Le ministre de la Transition écologique veut réduire la consommation d’eau. « Il faut s’habituer à la fin d’abondance, y compris pour l’eau », insiste-t-il.

Après « Tous Anti Covid » pendant la crise sanitaire et « Écowatt » pour faire le point sur les risques de pénurie d’électricité, le ministre de la Transition écologique indique travailler sur un système similaire pour lutter contre les pénuries d’eau.

Dans une interview au Parisien, Christophe Béchu estime qu’« il y aura un avant et un après l’été 2022’ », où la France a été confrontée de plein fouet aux conséquences du réchauffement climatique, entre canicule, feux de forêt et cours d’eau asséchés. « La quasi-totalité des départements ont été touchés par des mesures de restriction et 700 communes ont connu des difficultés d’approvisionnement en eau potable », précise le ministre de la Transition Écologique.

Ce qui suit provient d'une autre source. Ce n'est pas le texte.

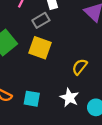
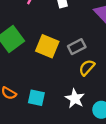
gray rectangle: (41, 20) -> (77, 47), moved

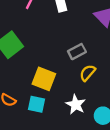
yellow square: (47, 46) -> (44, 79), moved

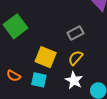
yellow semicircle: (88, 73) -> (76, 58), moved

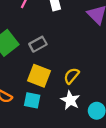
gray rectangle: (75, 33) -> (38, 44), moved

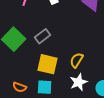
white star: (70, 100) -> (79, 82), turned 30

Pour limiter les dégâts d’une telle sécheresse, il mise donc en partie sur le bon vouloir de chacun. Avec ses équipes, il dit « avancer sur une forme d’’Ecowatt’ de l’eau, sur lequel on trouvera l’état des tensions dans le secteur où on se trouve ». L’application donnera aussi « des conseils simples » pour limiter sa consommation en eaux « car beaucoup de Français sont prêts à agir. »

Pour rappel, l’application Écowatt a été mise en place par le gouvernement dans le courant de l’automne pour anticiper les baisses d’électricité, identifier les zones concernées et encourager à modifier les comportements.

« Il faut s’habituer à la fin d’abondance, y compris pour l’eau »

« Il nous manque un dispositif d’information en temps réel et à une adresse précise via une appli ou un site Internet, assure Christophe Béchu. Comme ce genre d’épisodes va se reproduire, il faut mener des analyses toute l’année afin d’affiner les prévisions… et de prendre des restrictions, dès qu’elles sont nécessaires, bien avant le début de l’été. » Il précise parler de restrictions sur des plages horaires plutôt que sur des journées complètes.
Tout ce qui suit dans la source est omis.